21
Eylül 2015 tarihinde bir blogda, ismini haklı olarak vermek
istemeyen bir kadın tarafından “Söylemesem
Olmazdı…”
başlıklı bir beyan yayınlandı. Kadının bu beyanı, o dönemde
(tam olarak Nisan 2014) henüz AKE'nin üyelerinden olan bir erkek
tarafından kendisine uygulanan şiddet ve bu şiddetin ardından,
bazı AKE katılımcısı erkeklerin bu konu karşısında gösterdiği
tutum üzerine.
Bu
beyan karşısında öncelikle, konu AKE gündemine ilk geldiği
andan (Haziran 2014) itibaren nasıl tutum aldığımız ya da
alamadığımızın bilgisini ve bu zamana kadar neden yazılı bir
açıklama yapmadığımız yönünde bize yöneltilen sorulara bir
cevap sunmak istiyoruz. Ancak belirtmek gerekiyor ki bu metnin amacı
bu olay ile ilgili tumumuzu aklamak değil, AKE’nin iradesinin
kilitlenmesi sonucu ortaya çıkan sonuçların, sürecin ilerleme
biçimi ile nasıl iç içe olduğunu anlatmaktır.
Burada
bizler derken kastedilen, ne tüm AKE katılımcıları, ne de
kadının beyanında işaret edilen tüm kişilerdir. Bu metni kaleme
alanlar arasında, kadının beyanında bahsettiği, kendisine şiddet
uygulayan kişi mevcut değildir.
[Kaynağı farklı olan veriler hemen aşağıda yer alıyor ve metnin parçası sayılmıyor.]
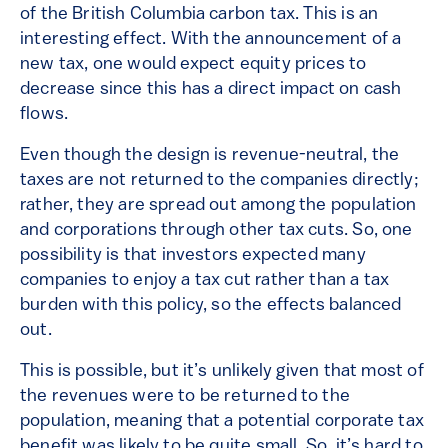
of the British Columbia carbon tax. This is an
interesting effect. With the announcement of a
new tax, one would expect equity prices to
decrease since this has a direct impact on cash
flows.
Even though the design is revenue-neutral, the
taxes are not returned to the companies directly;
rather, they are spread out among the population
and corporations through other tax cuts. So, one
possibility is that investors expected many
companies to enjoy a tax cut rather than a tax
burden with this policy, so the effects balanced
out.
This is possible, but it’s unlikely given that most of
the revenues were to be returned to the
population, meaning that a potential corporate tax
benefit was likely to be quite small. So, it’s hard to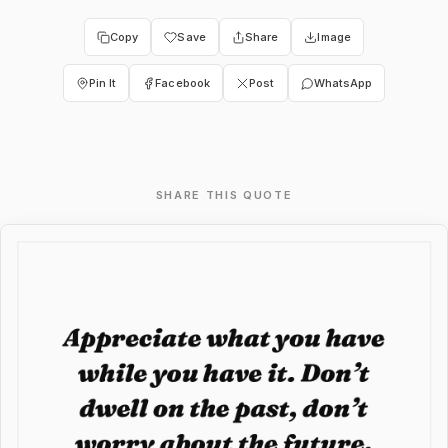
Copy
Save
Share
Image
Pin It
Facebook
Post
WhatsApp
SHARE THIS QUOTE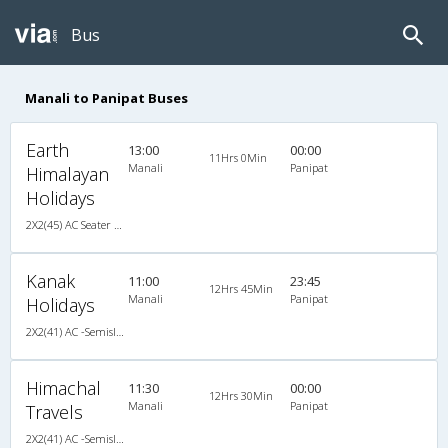
Bus
Manali to Panipat Buses
Earth
13:00
00:00
11Hrs 0Min
Manali
Panipat
Himalayan
Holidays
2X2(45) AC Seater Volvo b7r
Kanak
11:00
23:45
12Hrs 45Min
Manali
Panipat
Holidays
2X2(41) AC -Semisleeper Volvo b7r
Himachal
11:30
00:00
12Hrs 30Min
Manali
Panipat
Travels
2X2(41) AC -Semisleeper Volvo b7r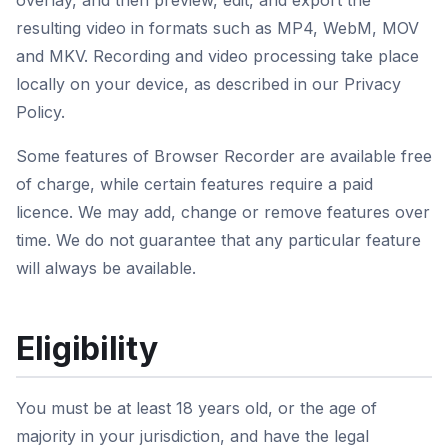
overlay, and then preview, edit, and export the
resulting video in formats such as MP4, WebM, MOV
and MKV. Recording and video processing take place
locally on your device, as described in our Privacy
Policy.
Some features of Browser Recorder are available free
of charge, while certain features require a paid
licence. We may add, change or remove features over
time. We do not guarantee that any particular feature
will always be available.
Eligibility
You must be at least 18 years old, or the age of
majority in your jurisdiction, and have the legal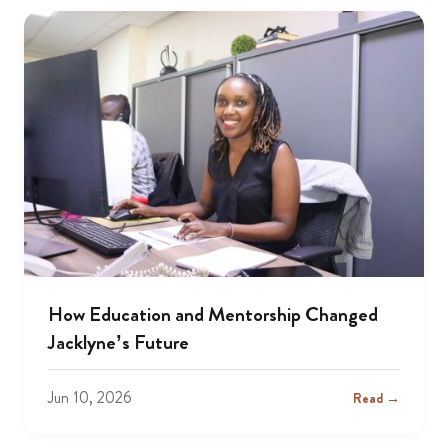
How Education and Mentorship Changed
Jacklyne’s Future
Jun 10, 2026
Read →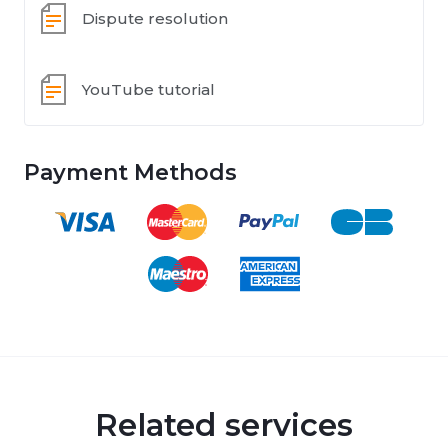
Dispute resolution
YouTube tutorial
Payment Methods
Related services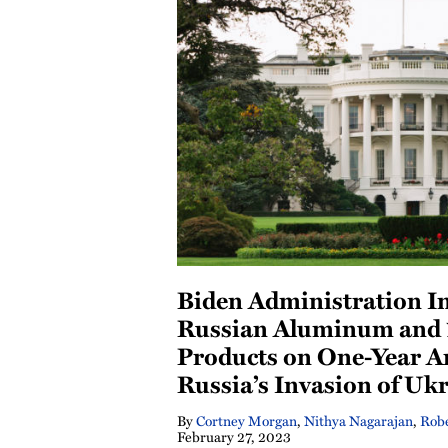
Biden Administration In
Russian Aluminum and 
Products on One-Year A
Russia’s Invasion of Uk
By
Cortney Morgan
,
Nithya Nagarajan
,
Robe
February 27, 2023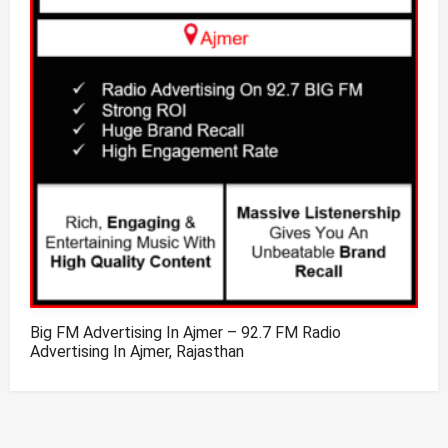
Big FM Advertising In Ajmer – 92.7 FM Radio
Advertising In Ajmer, Rajasthan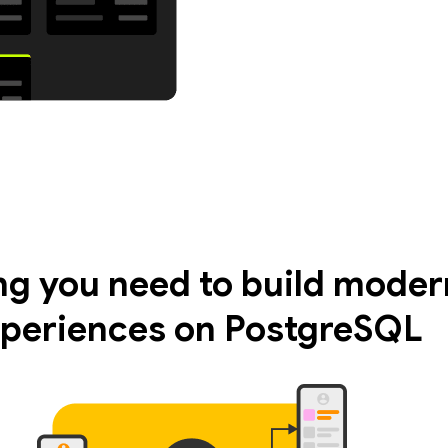
ng you need to build moder
periences on PostgreSQL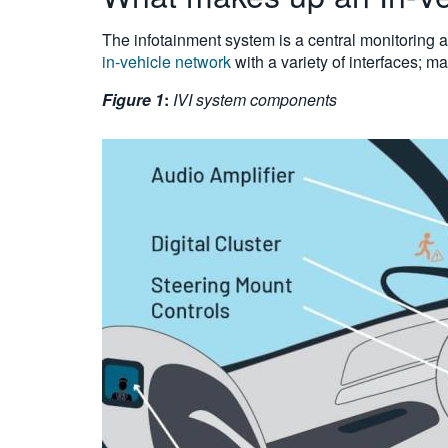
The infotainment system is a central monitoring a
in-vehicle network
with a variety of interfaces; m
Figure 1
:
IVI system components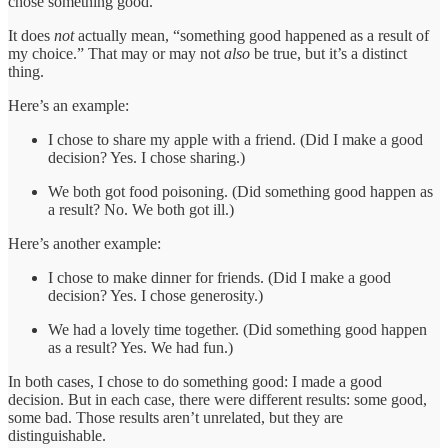
chose something good.”
It does
not
actually mean, “something good happened as a result of
my choice.” That may or may not
also
be true, but it’s a distinct
thing.
Here’s an example:
I chose to share my apple with a friend. (Did I make a good
decision? Yes. I chose sharing.)
We both got food poisoning. (Did something good happen as
a result? No. We both got ill.)
Here’s another example:
I chose to make dinner for friends. (Did I make a good
decision? Yes. I chose generosity.)
We had a lovely time together. (Did something good happen
as a result? Yes. We had fun.)
In both cases, I chose to do something good: I made a good
decision. But in each case, there were different results: some good,
some bad. Those results aren’t unrelated, but they are
distinguishable.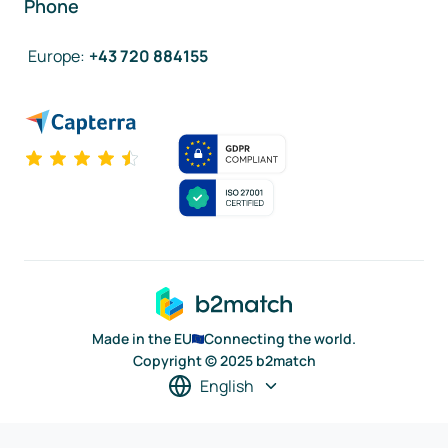
Phone
Europe
:
+43 720 884155
Made in the EU
Connecting the world.
Copyright © 2025 b2match
English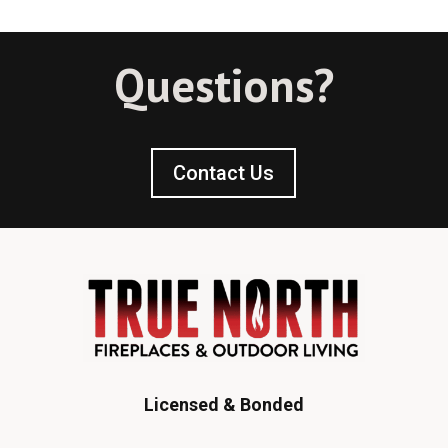
Questions?
Contact Us
Licensed & Bonded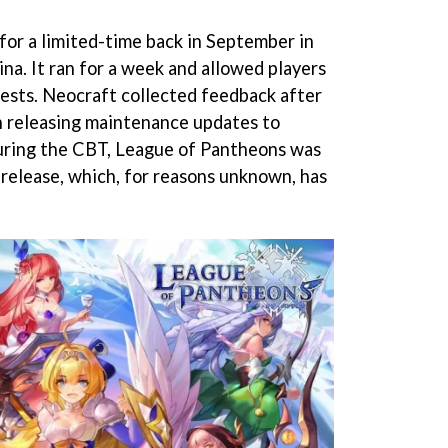
for a limited-time back in September in
na. It ran for a week and allowed players
uests. Neocraft collected feedback after
n releasing maintenance updates to
During the CBT, League of Pantheons was
release, which, for reasons unknown, has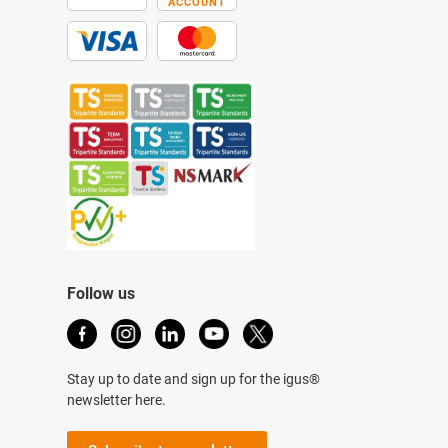
ACCOUNT
Follow us
Stay up to date and sign up for the igus®
newsletter here.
Bu kişinin dışındaki diğer
kişiler, yani kadına şiddet uygulandığını bildikleri halde,
şiddet uygulayan kişiyle dayanıştığı söylenen iki kişi ve
süreci iki ay boyunca bir noktaya vardırmak üzere çabalayan ama
kendileri de erkek dayanışması yapmak ve konuyu örtbas etmek ile
itham edilen diğer dört kişinin, yani toplam altı kişinin ortak
iradesiyle kaleme alınmıştır.
Yanlış
anlaşılma olmaması açısından şunu belirginleştirmek gerek:
Bizler, şiddetin faili olarak işaret edilen kişiden kendimizi
ayırıyoruz, çünkü bir buçuk yıllık süreç boyunca hep bu
altı kişi olarak konuyla ilgilendiğimiz için şu anda da birlikte
bir açıklama yapıyoruz. Şiddetin faili olarak beyan edilen kişi
ile yolumuz, onun da kabulü üzerine daha o zaman ayrılmıştı ve
zannedildiği üzere kollanmak yerine, eleştiri sürecine maruz
bırakılmıştı. AKE’nin bu kişi ile ilgili kamusal bir eleştiri
sürecine girmemiş olması da sürecin ilerleme biçiminin grup
içerisinde yarattığı kilitlenmenin bir sonucudur. Bu kişi,
kendisi bir açıklama ya da bir savunma yapmak ister mi istemez mi
burasını bilemiyoruz.
Parçası
olduğumuz grup, 2014 başlarından itibaren düzenli toplantı
yapmakta giderek zorlanmaya başlamıştı ve mail listesi dışında
aktif bir oluşum fiiliyatta pek kalmamıştı. Düzensiz zamanlarda
bir türlü gerçekleşmeyen bir iki toplanma çağrısı dışında
hepimiz farklı farklı ilgi alanlarına yönelmiştik ve grup
dağılma eğilimdeydi. Bu dönemde, olayın bir email ile AKE
katılımcısı birisi tarafından mail grubuna aktarılmasıyla
başlayan tartışmalar yaklaşık iki ay sürdü. Biri geniş
katılımlı olmak üzere 2, ve diğerleri de bu konuyla ilgili
oluşturulan, suçlananların haricindeki kişilerden oluşan 4
kişilik bir komisyon tarafından olmak üzere 7-8 toplantı yaptık.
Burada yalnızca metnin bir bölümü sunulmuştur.